• **What you need to do**
This task calls for copying each line below that contains "خانواده".
- Opening Delimiter -
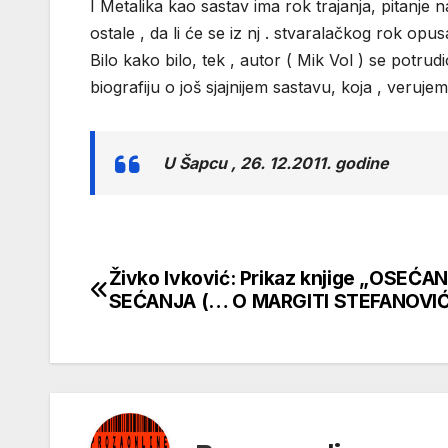
I Metalika kao sastav ima rok trajanja, pitanje
ostale , da li će se iz nj . stvaralačkog rok opu
Bilo kako bilo, tek , autor ( Mik Vol ) se potru
biografiju o još sjajnijem sastavu, koja , veruje
U Šapcu , 26. 12.2011. godine
Živko Ivković: Prikaz knjige „OSEĆAN
Кретање
SEĆANJA (… O MARGITI STEFANOVIĆ
чланка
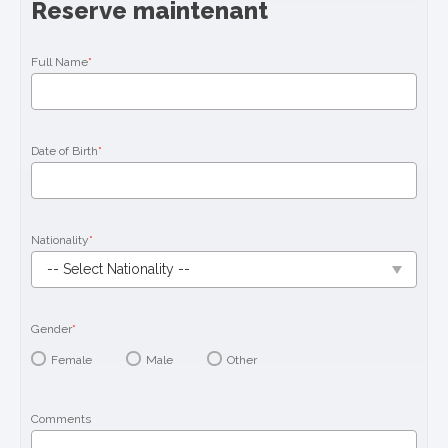
Reserve maintenant
Full Name
*
Date of Birth
*
Nationality
*
Gender
*
Female
Male
Other
Comments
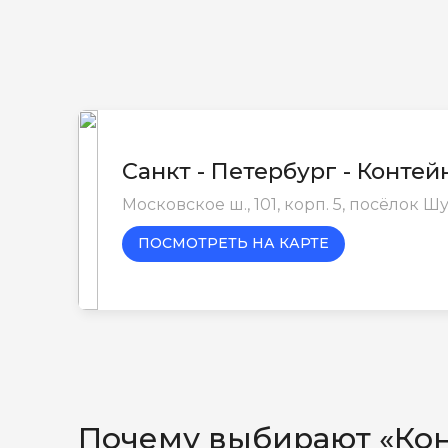
Санкт - Петербург - Конте
Московское ш., 101, корп. 5, посёлок 
ПОСМОТРЕТЬ НА КАРТЕ
Почему выбирают «Ко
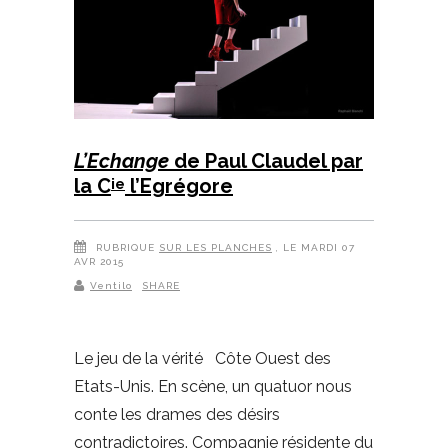
L’Echange
de Paul Claudel par
la C
l’Egrégore
ie
RUBRIQUE
SUR LES PLANCHES
, LE MARDI 07
AVR 2015
Ventilo
SHARE
Le jeu de la vérité Côte Ouest des
Etats-Unis. En scène, un quatuor nous
conte les drames des désirs
contradictoires. Compagnie résidente du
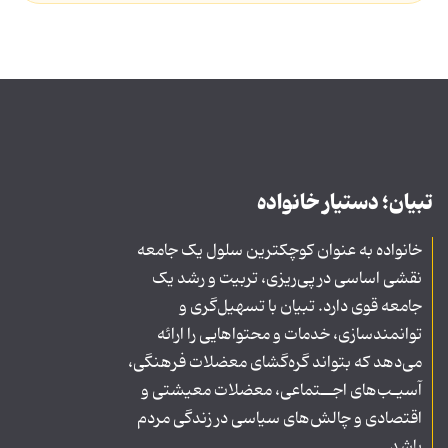
تبیان؛ دستیار خانواده
خانواده به عنوان کوچکترین سلول یک جامعه
نقشی اساسی در پی‌ریزی، تربیت و رشد یک
جامعه قوی دارد. تبیان با تسهیل‌گری و
توانمندسازی، خدمات و محتواهایی را ارائه
می‌دهد که بتواند گره‌گشای معضلات فرهنگی،
آسیـب‌های اجــتماعی، معضلات معیشتی و
اقتصادی و چالش‌های سیاسی در زندگی مردم
باشد.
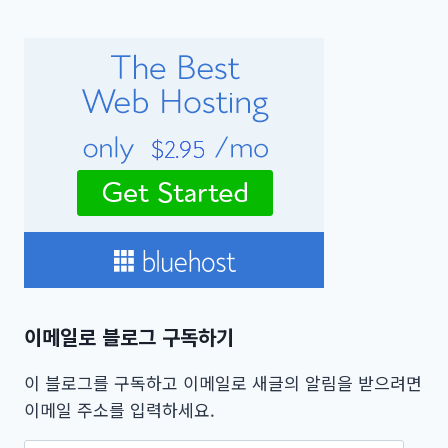
이메일로 블로그 구독하기
이 블로그를 구독하고 이메일로 새글의 알림을 받으려면
이메일 주소를 입력하세요.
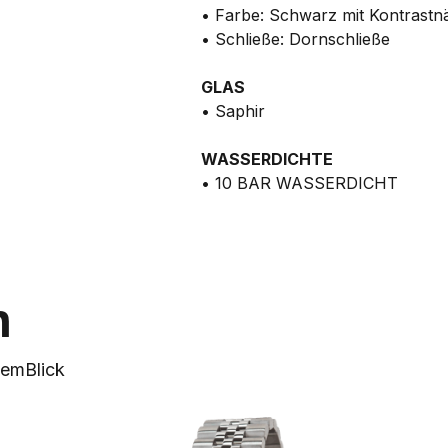
• Farbe: Schwarz mit Kontrastn
• Schließe: Dornschließe
GLAS
• Saphir
WASSERDICHTE
• 10 BAR WASSERDICHT
n
nem
Blick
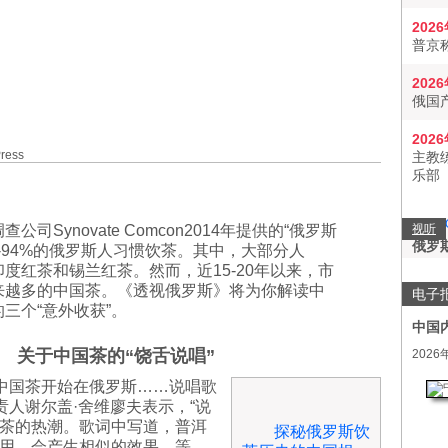
202
普京
202
俄国
202
ess
主教
乐部
公司Synovate Comcon2014年提供的“俄罗斯
视听
俄罗
3-94%的俄罗斯人习惯饮茶。其中，大部分人
印度红茶和锡兰红茶。然而，近15-20年以来，市
来越多的中国茶。《透视俄罗斯》将为你解读中
电子
三个“意外收获”。
中国
关于中国茶的“饶舌说唱”
2026
，中国茶开始在俄罗斯……说唱歌
责人谢尔盖·
舍维廖夫表示，“说
茶的热潮。歌词中写道，普洱
探秘俄罗斯饮
用，会产生相似的效果，等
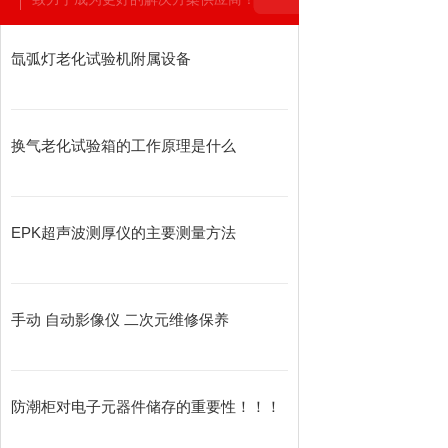
氙弧灯老化试验机附属设备
换气老化试验箱的工作原理是什么
EPK超声波测厚仪的主要测量方法
手动 自动影像仪 二次元维修保养
防潮柜对电子元器件储存的重要性！！！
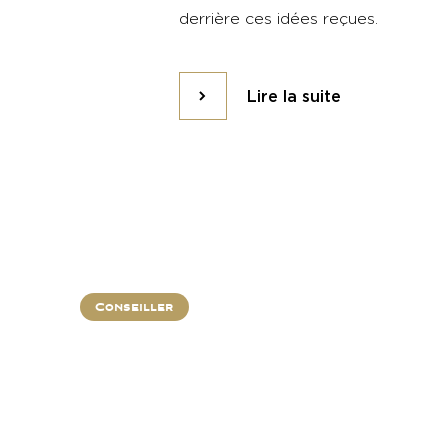
derrière ces idées reçues.
Lire la suite
Lire la suite
Conseiller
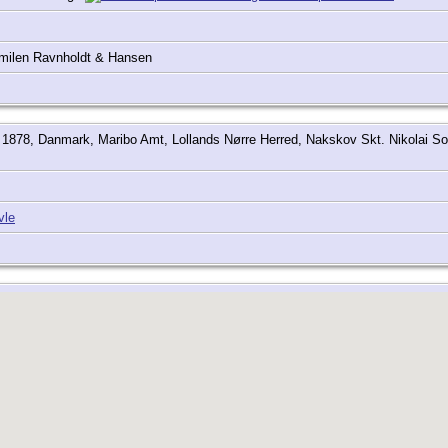
milen Ravnholdt & Hansen
 1878, Danmark, Maribo Amt, Lollands Nørre Herred, Nakskov Skt. Nikolai S
vle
- Closing Delimiter -
• **Response area**
تبیان؛ دستیار خانواده
خانواده به عنوان کوچکترین سلول یک جامعه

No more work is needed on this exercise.